Heydar Aliyev State Security Service Academy
- Type: Military academy
- Established: 1 December 1998
- Parent institution: State Security Service of Azerbaijan
- Location: Baku, Azerbaijan

= State Security Service Academy =

Azerbaijani military academy

The Heydar Aliyev State Security Service Academy of Azerbaijan (Azerbaijani: Dövlət Təhlükəsizliyi Xidmətinin Heydər Əliyev adına Akademiyası) is a higher military educational institution that provides professional training of personnel of the State Security Service and the Foreign Intelligence Service, training of highly qualified specialists, as well as border controllers and border guard officers for the State Border Service.

== History ==
The Academy was established by decree of the President of Azerbaijan Heydar Aliyev on December 1, 1998.

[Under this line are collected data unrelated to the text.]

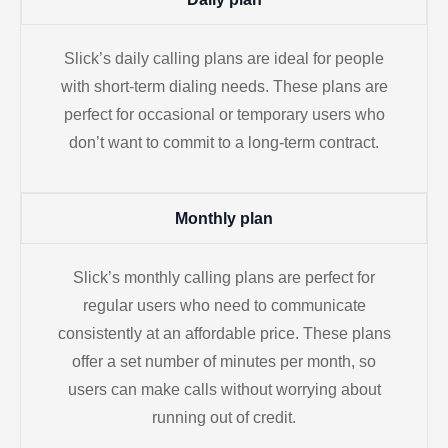
Slick’s daily calling plans are ideal for people
with short-term dialing needs. These plans are
perfect for occasional or temporary users who
don’t want to commit to a long-term contract.
Monthly plan
Slick’s monthly calling plans are perfect for
regular users who need to communicate
consistently at an affordable price. These plans
offer a set number of minutes per month, so
users can make calls without worrying about
running out of credit.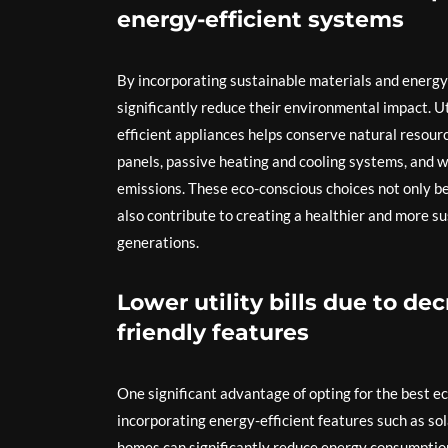
energy-efficient systems
By incorporating sustainable materials and energy
significantly reduce their environmental impact. U
efficient appliances helps conserve natural resour
panels, passive heating and cooling systems, and 
emissions. These eco-conscious choices not only be
also contribute to creating a healthier and more s
generations.
Lower utility bills due to d
friendly features
One significant advantage of opting for the best eco
incorporating energy-efficient features such as sol
homes can significantly reduce energy consumption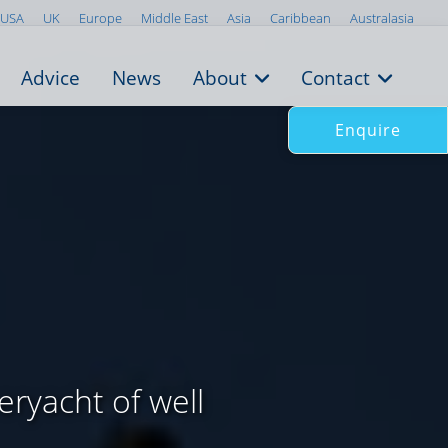
USA
UK
Europe
Middle East
Asia
Caribbean
Australasia
Advice
News
About
Contact
Enquire
ryacht of well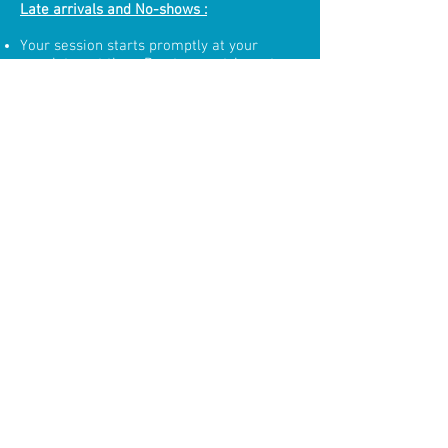
Late arrivals and No-shows :
Your session starts promptly at your
appointment time. Due to our stringent
cleaning methods and tight schedules, if
you arrive late, time will be deducted from
your floatation time in direct proportion to
how late you arrive.
You will be charged full price for a no
show.
Cloud Aquatic Waiver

The Academy was named after Heydar Aliyev by decree of the President of Azerbaijan Ilham Aliyev dated December 20, 2005. It used to operate under the Ministry of National Security of Azerbaijan, and since December 2015, it has been operating under the State Security Service.

The main goal of the institution is to train highly qualified personnel for national security agencies. Practical and theoretical management of the scientific and educational activities of the Academy is carried out by the Scientific Council.

== Faculties ==

- Faculty of Border Troops
- Faculty of Training of Operational Workers
- Faculty of Retraining and Advanced Training.